The results of our study showed that the expression levels of PFKP gene in CCs of PCOS patients was higher in the NAC group than in other groups. Wathlet et al. in 2012 showed that the use of antioxidants for the treatment of infertility improves oocyte quality (44).This could be related to the significant antioxidant effect of NAC supplementation. In our study, the expression level of PKM2 in the letrozole plus NAC group significantly increased (p<0.05 ) compared to the letrozole and control groups (table 3). according to the investigation by mostajeran et al. involving 130 pcos patients divided into two groups (one receiving letrozole plus nac and the other receiving letrozole alone), the ovulation rate, the number of follicles larger than 18 mm, and the pregnancy rate were significantly higher in the letrozole plus NAC group than in the letrozole alone group (35). In a similar study conducted by Teimouri et al. in 2021 on 317 PCOS patients, it was revealed that ovulation and pregnancy rates were significantly higher in the letrozole plus NAC group compared to the letrozole alone group (40). Based on the results of the study, NAC administration increased the expression level of genes involved in glucose metabolism (PFKP, PKM2) in PCOS patients. These findings indicate that NAC administration in PCOS patients is effective in increasing the expression level of genes involved in CCs glucose metabolism and can be helpful in the treatment of PCOS patients who are candidates for ARTs.0.05>
Conclusion
In general, based on the findings of previous studies and the present study, NAC administration increases the expression of genes involved in glucose metabolism (PFKP, PKM2) in women with PCOS and can improve the success of ARTs. The expression levels of these genes may serve as potential indicators for assessing the maturity of oocytes retrieved from human subjects. Future research directions may include investigating the expression of various genes involved in the fertilization process following treatment with NAC and letrozole; conducting studies on patients with high BMI, insulin resistance, or resistance to clomiphene citrate; and exploring the effects of higher NAC doses or extended treatment durations.

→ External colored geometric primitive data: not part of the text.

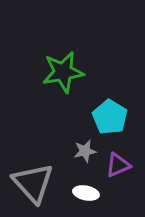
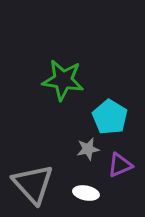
green star: moved 8 px down; rotated 18 degrees clockwise
gray star: moved 3 px right, 2 px up
purple triangle: moved 2 px right
gray triangle: moved 1 px down
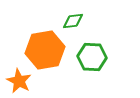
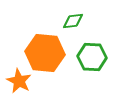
orange hexagon: moved 3 px down; rotated 15 degrees clockwise
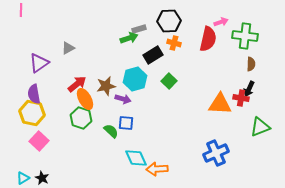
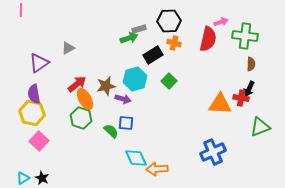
blue cross: moved 3 px left, 1 px up
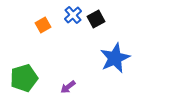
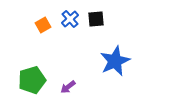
blue cross: moved 3 px left, 4 px down
black square: rotated 24 degrees clockwise
blue star: moved 3 px down
green pentagon: moved 8 px right, 2 px down
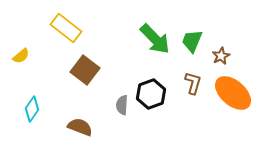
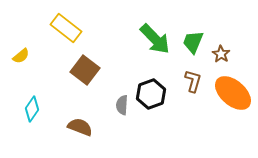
green trapezoid: moved 1 px right, 1 px down
brown star: moved 2 px up; rotated 12 degrees counterclockwise
brown L-shape: moved 2 px up
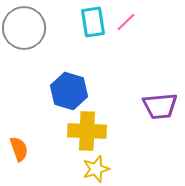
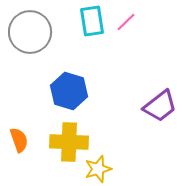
cyan rectangle: moved 1 px left, 1 px up
gray circle: moved 6 px right, 4 px down
purple trapezoid: rotated 33 degrees counterclockwise
yellow cross: moved 18 px left, 11 px down
orange semicircle: moved 9 px up
yellow star: moved 2 px right
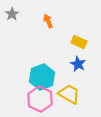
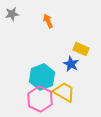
gray star: rotated 24 degrees clockwise
yellow rectangle: moved 2 px right, 7 px down
blue star: moved 7 px left
yellow trapezoid: moved 5 px left, 2 px up
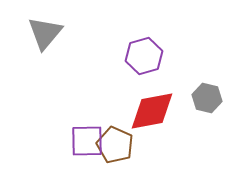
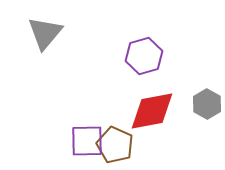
gray hexagon: moved 6 px down; rotated 16 degrees clockwise
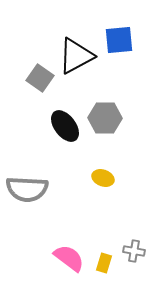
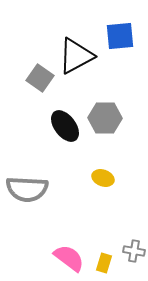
blue square: moved 1 px right, 4 px up
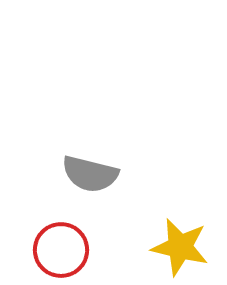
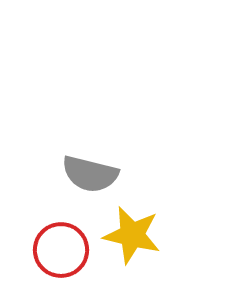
yellow star: moved 48 px left, 12 px up
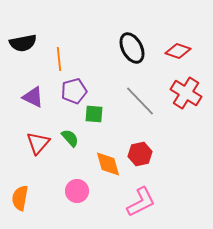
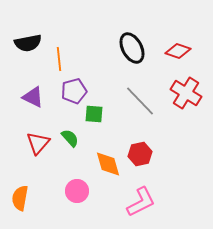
black semicircle: moved 5 px right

Additionally, examining the impact of NAC on the expression of genes and proteins related to sperm fertility in patients with sperm disorders could provide valuable insights. To further validate the findings of this study, it is recommended that larger-scale studies be conducted to clarify the roles and signaling pathways of these genes in CCs.
Acknowledgement
The authors thank Infertility Center, Al-Zahra Hospital of Tabriz University and also the Faculty of Medicine, Tabriz University of Medical Sciences for all support provided (Study ID: IR.TBZMED.REC.1401.511).
Conflict of Interest
Authors declare no conflict of interest.